Touched by this warm-hearted and generous address, the Indians accepted the presents which followed, and in return, gave a belt of wampum. And to this they added, 'We will live in love with William Penn and his children, as long as the moon and the sun shall endure,' 'And now,' says an 19th century historian, 'the simple sons of the forest, returning to their wigwams, kept the history of the covenant by strings of wampum; and long afterwards, in the cabin, would count over the shells on a clean piece of bark, and recall to the memory, and repeat to their children or to strangers, the words of William Penn.' And it is remarkable that all this was accomplished so kindly, so gently, when the more northern colonies of New England had just been embroiled in a long and disastrous war with Indian tribes. But Penn was eminently bent on peace, and he had the advantage of the sad experience of others. The result of and the reward of his kindness and integrity was, 'that not a drop of Quaker blood was ever shed by an Indian.'

A few months after Penn's arrival, he commenced the city of Philadelphia, or 'Brotherly Love,' — a name in keeping with all his other transactions. The land being part of the tract owned by the Swedes, who had already erected a church there, he purchased it of them. The growth of the city was rapid, numbering at the close of a year, nearly a hundred houses and cottages, and at the expiration of the second year, two thousand five hundred inhabitants.

Pennsylvania had a more rapid and prosperous settlement than any of the other colonies. This was doubtless owing, in part, to its healthful climate and fruitful soil; partly to the fact, that the great obstacles of settlement had been overcome by the other colonies; and, partly, to the religious tolerance, mildness and equity, which characterized its laws and their administration.

In 1683, Penn convened a second assembly, which was held in Philadelphia; and at the request of the freemen and delegates, granted them a second charter, by which eighteen persons were to form a council, and thirty-six the assembly. At this time it was ordained, 'that, to prevent lawsuits, three arbitrators, to be called peace-makers, should be chosen by the county courts, to hear and determine small differences between man and man; that children should be taught some useful trade; that factors wronging their employers should make satisfaction; that all causes of rudeness, cruelty and irreligion, should be repressed; and that no man should be molested for his religious opinions.' To these wholesome regulations Pennsylvania was. indebted for her great prosperity and rapid settlement.

In 1684, Penn returned to England, leaving the administration of the government in the care of five commissioners.
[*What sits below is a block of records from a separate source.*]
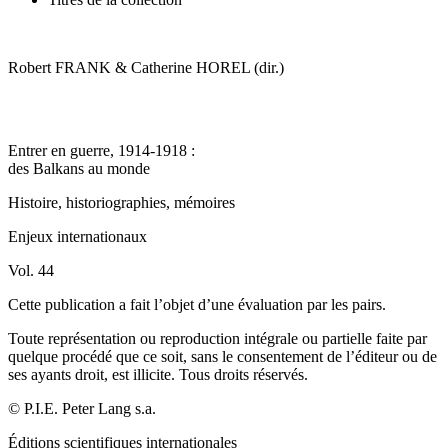
Robert FRANK & Catherine HOREL (dir.)
Entrer en guerre, 1914-1918 :
des Balkans au monde
Histoire, historiographies, mémoires
Enjeux internationaux
Vol. 44
Cette publication a fait l’objet d’une évaluation par les pairs.
Toute représentation ou reproduction intégrale ou partielle faite par
quelque procédé que ce soit, sans le consentement de l’éditeur ou de
ses ayants droit, est illicite. Tous droits réservés.
©
P.I.E. Peter Lang
s.a.
Éditions scientifiques internationales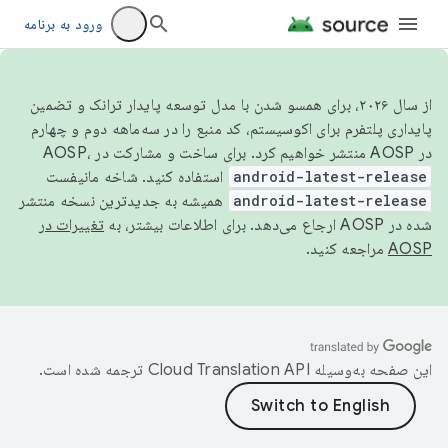
ورود به برنامه
از سال ۲۰۲۶، برای همسو شدن با مدل توسعه پایدار ترانک و تضمین
پایداری پلتفرم برای اکوسیستم، کد منبع را در سه‌ماهه دوم و چهارم
در AOSP منتشر خواهیم کرد. برای ساخت و مشارکت در AOSP،
android-latest-release
استفاده کنید. شاخه مانیفست
android-latest-release
همیشه به جدیدترین نسخه منتشر
شده در AOSP ارجاع می‌دهد. برای اطلاعات بیشتر، به
تغییرات در
AOSP
مراجعه کنید.
این صفحه به‌وسیله
ترجمه شده است.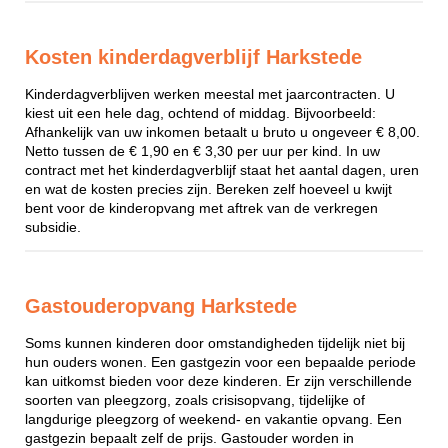
Kosten kinderdagverblijf Harkstede
Kinderdagverblijven werken meestal met jaarcontracten. U
kiest uit een hele dag, ochtend of middag. Bijvoorbeeld:
Afhankelijk van uw inkomen betaalt u bruto u ongeveer € 8,00.
Netto tussen de € 1,90 en € 3,30 per uur per kind. In uw
contract met het kinderdagverblijf staat het aantal dagen, uren
en wat de kosten precies zijn. Bereken zelf hoeveel u kwijt
bent voor de kinderopvang met aftrek van de verkregen
subsidie.
Gastouderopvang Harkstede
Soms kunnen kinderen door omstandigheden tijdelijk niet bij
hun ouders wonen. Een gastgezin voor een bepaalde periode
kan uitkomst bieden voor deze kinderen. Er zijn verschillende
soorten van pleegzorg, zoals crisisopvang, tijdelijke of
langdurige pleegzorg of weekend- en vakantie opvang. Een
gastgezin bepaalt zelf de prijs. Gastouder worden in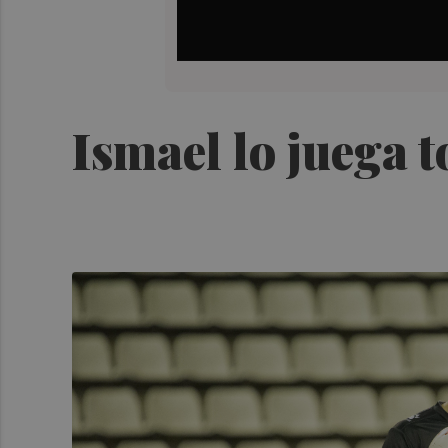
Ismael lo juega 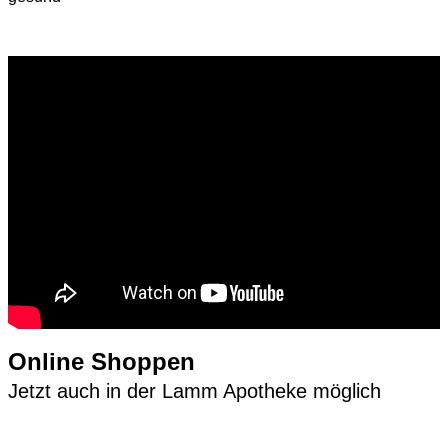
Online Shoppen
Jetzt auch in der Lamm Apotheke möglich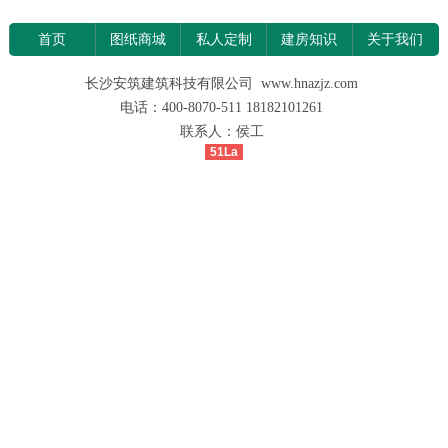
首页
图纸商城
私人定制
建房知识
关于我们
长沙安筑建筑科技有限公司 www.hnazjz.com
电话：400-8070-511 18182101261
联系人：侯工
51La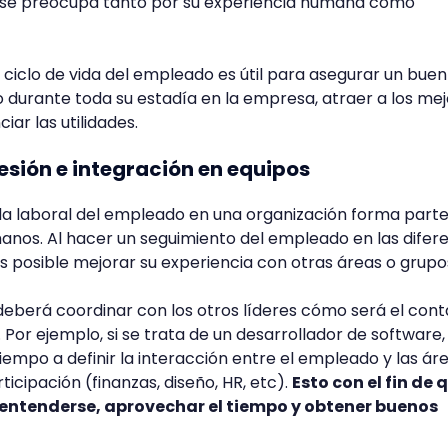
 se preocupa tanto por su experiencia humana como
ciclo de vida del empleado es útil para asegurar un buen
po durante toda su estadía en la empresa, atraer a los me
iar las utilidades.
esión e integración en equipos
vida laboral del empleado en una organización forma parte
anos. Al hacer un seguimiento del empleado en las difer
es posible mejorar su experiencia con otras áreas o grupo
 deberá coordinar con los otros líderes cómo será el con
Por ejemplo, si se trata de un desarrollador de software, 
iempo a definir la interacción entre el empleado y las ár
ticipación (finanzas, diseño, HR, etc).
Esto con el fin de 
ntenderse, aprovechar el tiempo y obtener buenos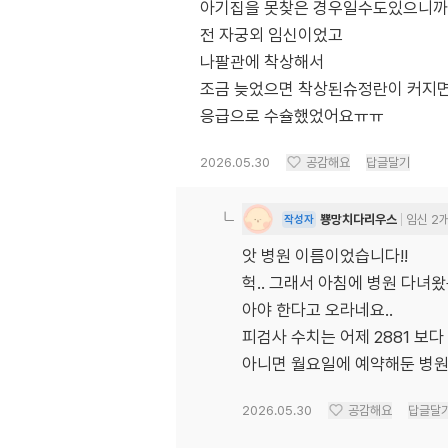
아기집을 못찾은 경우일수도있으니까요
전 자궁외 임신이었고
나팔관에 착상해서
조금 늦었으면 착상된슈정란이 커지
응급으로 수슐했었어요ㅠㅠ
2026.05.30
공감해요
답글달기
뿅망치다리우스
임신 2
작성자
앗 병원 이름이었습니다!!
헉.. 그래서 아침에 병원 다녀
아야 한다고 오라네요..
피검사 수치는 어제 2881 보다 
아니면 월요일에 예약해둔 병원
2026.05.30
공감해요
답글달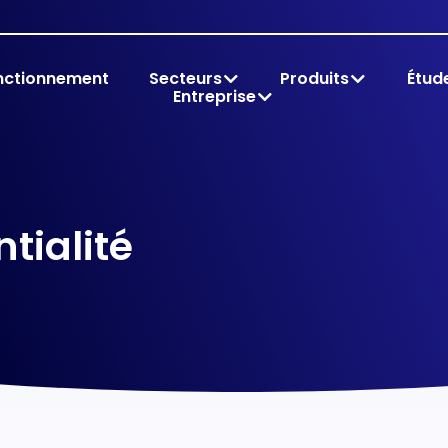
nctionnement
Secteurs
Produits
Étud
Entreprise
tialité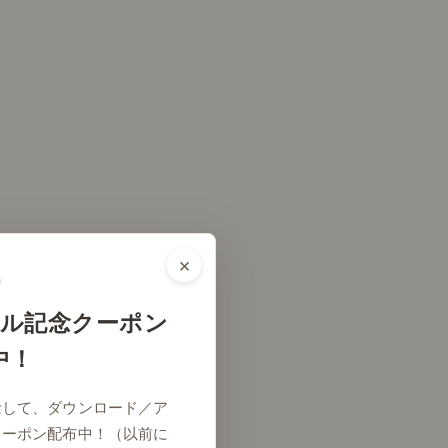
×
ル記念クーポン
中！
念して、ダウンロード／ア
クーポン配布中！（以前に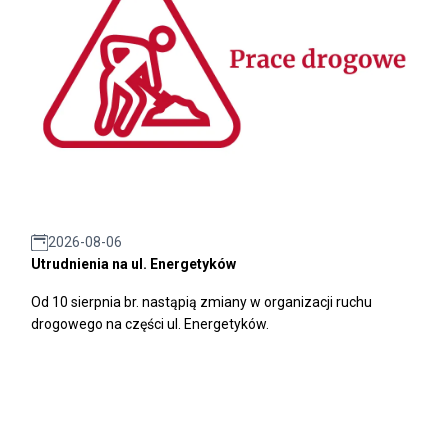
2026-08-06
Utrudnienia na ul. Energetyków
Od 10 sierpnia br. nastąpią zmiany w organizacji ruchu
drogowego na części ul. Energetyków.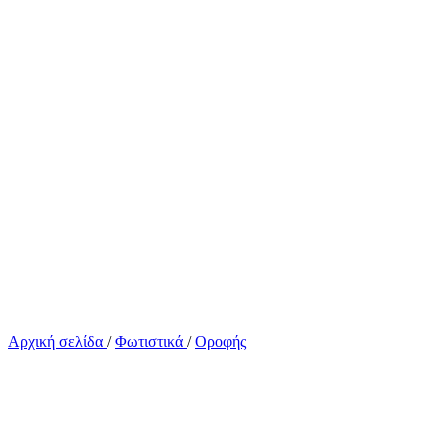
Αρχική σελίδα
/
Φωτιστικά
/
Οροφής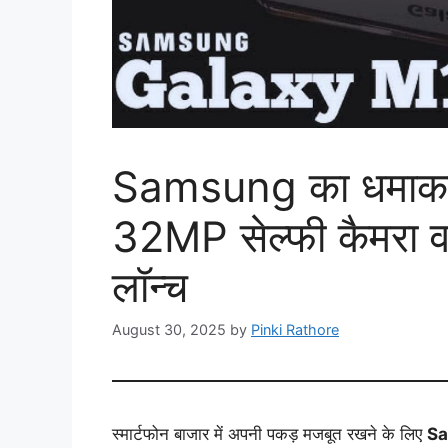
Samsung का धमाका
32MP सेल्फी कैमरा व
लॉन्च
August 30, 2025
by
Pinki Rathore
स्मार्टफोन बाजार में अपनी पकड़ मजबूत रखने के लिए
S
Soon after, James II abdicated the throne. For this monarch Penn felt a sincere regard, and continued, even after his expulsion from the throne, to administer the colonial government in his name. This excited the displeasure of William, successor of James, his friends caused Penn to be imprisoned several times; and the government of the colony was taken from him, and given to Colonel Fletcher, Governor of New York. But some time after, the charges of disloyalty to William having been proved to be unfounded, he was permitted to resume the exercise of his rights, whereupon he appointed William Markham to be his deputy-governor.

In 1699, Penn made a second visit to Pennsylvania. Finding discontent had crept in, in relation to the government, he humanely prepared a new charter, on still more liberal principles. This was offered on November 7th 1701, and accepted, on the same day by the people of Pennsylvania; but the "Territories," now Delaware, declining, they were allowed a distinct assembly, under the same governor. The assembly was first convened in 1703.

Having thus settled affairs, Penn again returned to England, leaving the executive authority to be exercised by a deputy-governor. Discontentment, however, again appeared, and at times the deputy-governors became quite obnoxious to the people. Still, the colony prospered; they lived in great harmony with the Indians, and increased in numbers and wealth.

William Penn died in England in 1718. He left his interest in Pennsylvania and Delaware to his surviving sons, John, Thomas, and Richard, who continued to hold the same, and to administer the government, by agents or deputies, until the American Revolution. At the commencement of the Revolutionary War, the people formed a new constitution, by which the proprietor was excluded from all participation in the government; and, by way of discharging all rents due from the inhabitants, he was allowed about five hundred and eighty thousand dollars.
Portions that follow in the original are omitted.